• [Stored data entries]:
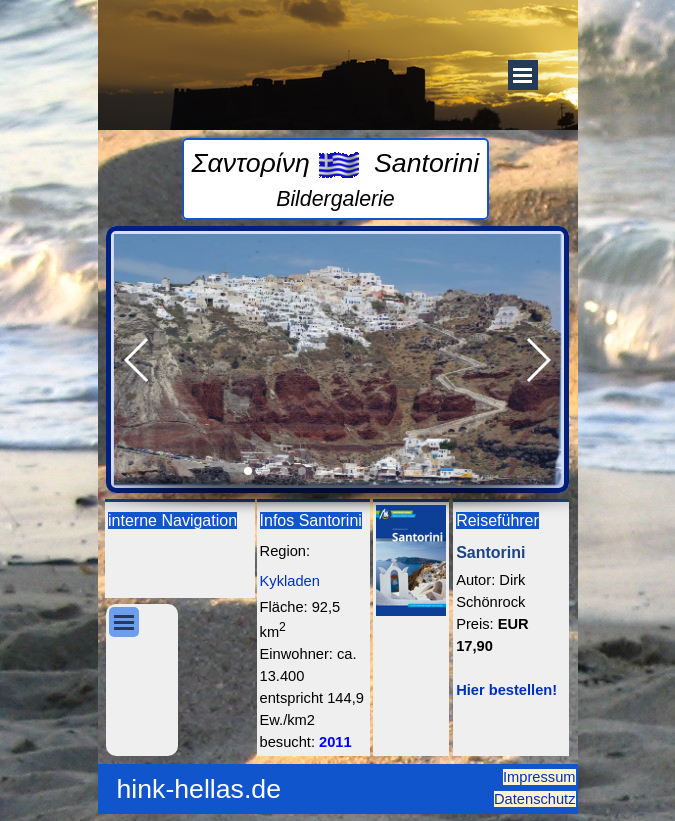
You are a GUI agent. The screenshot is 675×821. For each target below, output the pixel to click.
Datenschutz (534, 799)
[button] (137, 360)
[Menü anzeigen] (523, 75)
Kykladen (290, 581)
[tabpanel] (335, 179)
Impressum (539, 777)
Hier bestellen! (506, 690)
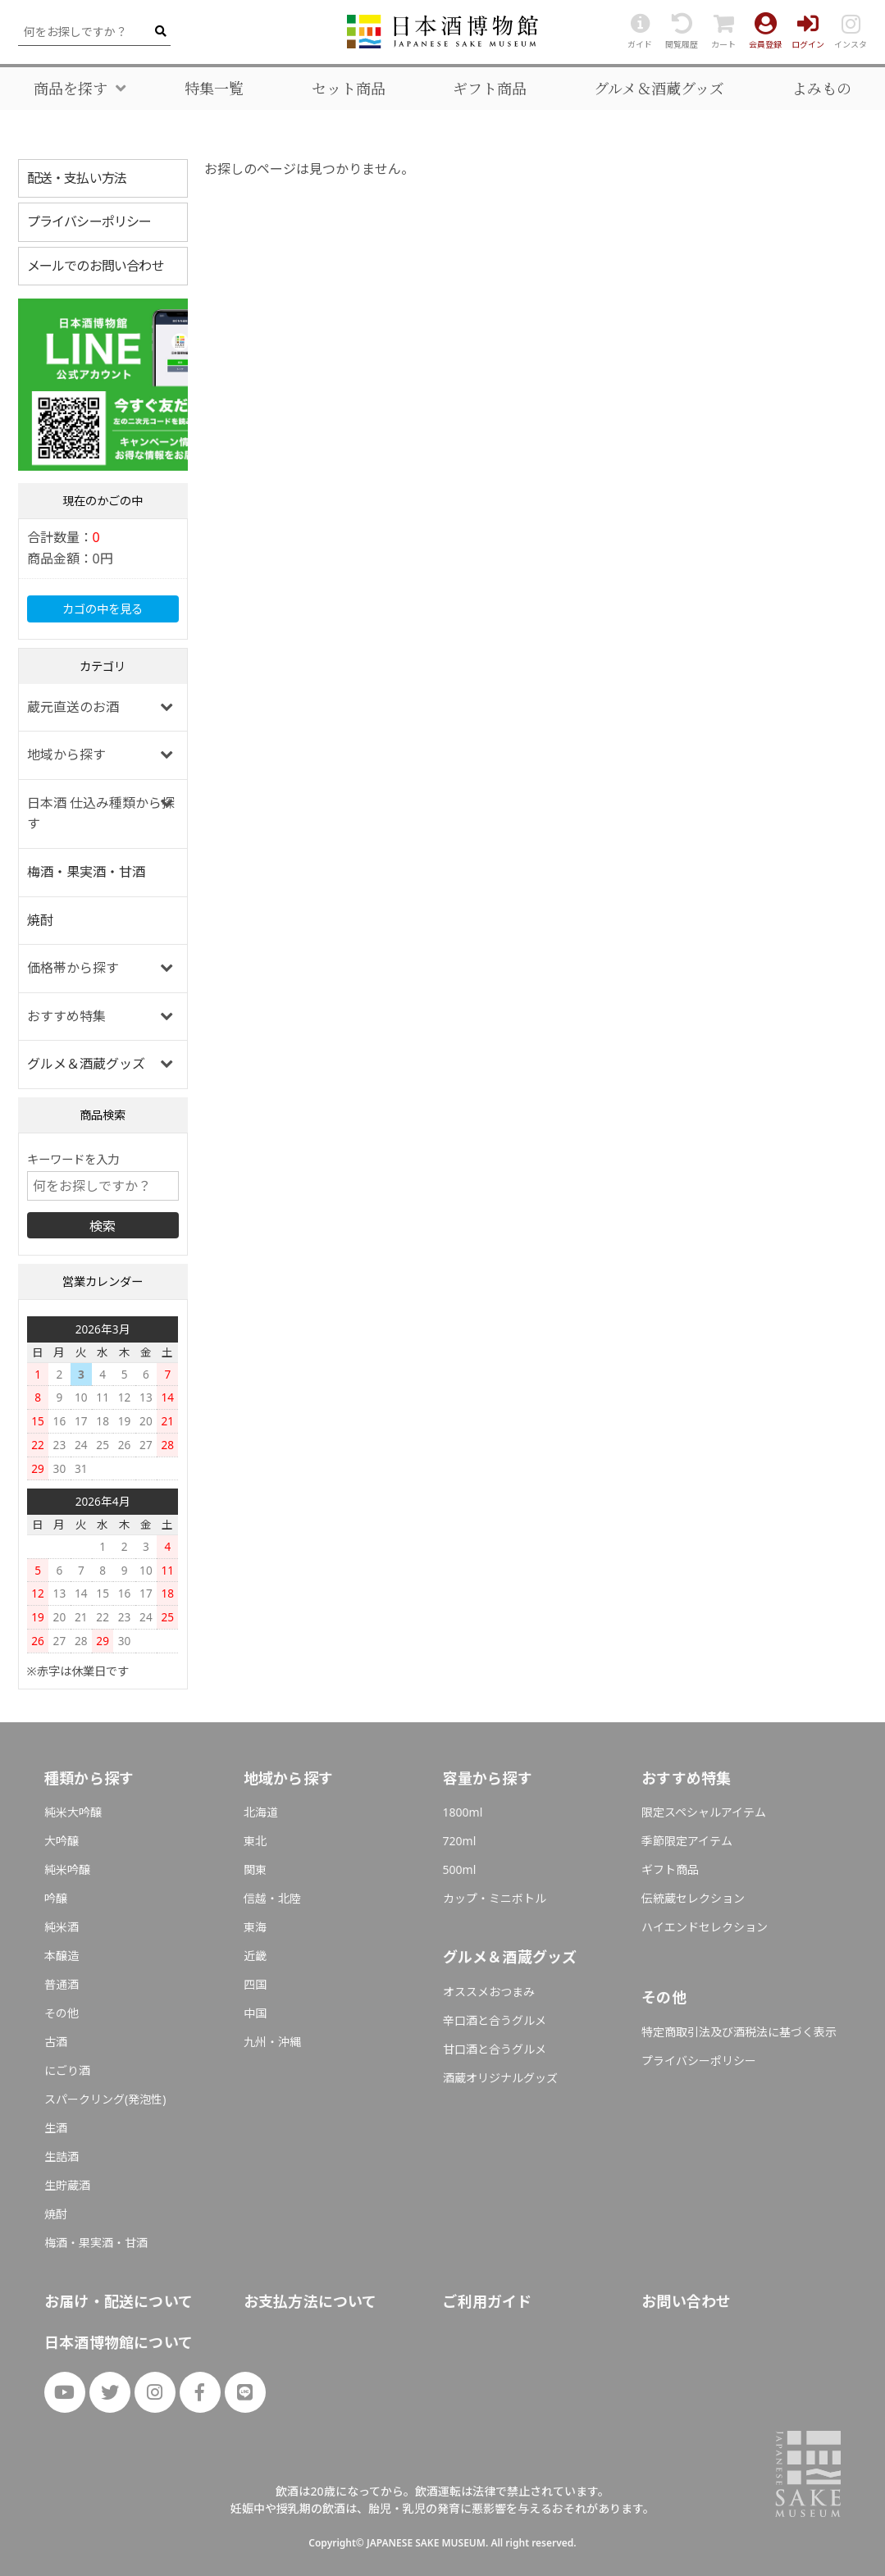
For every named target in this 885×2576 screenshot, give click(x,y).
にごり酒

• [Problem details]: In the data above, find each line that uses the string "click". Copy it.

• [Your solution]:
You are a GUI agent. The screenshot is 675×821. For each target below, output the pixel to click.
For every named target in this 885×2576 screenshot, give click(x,y).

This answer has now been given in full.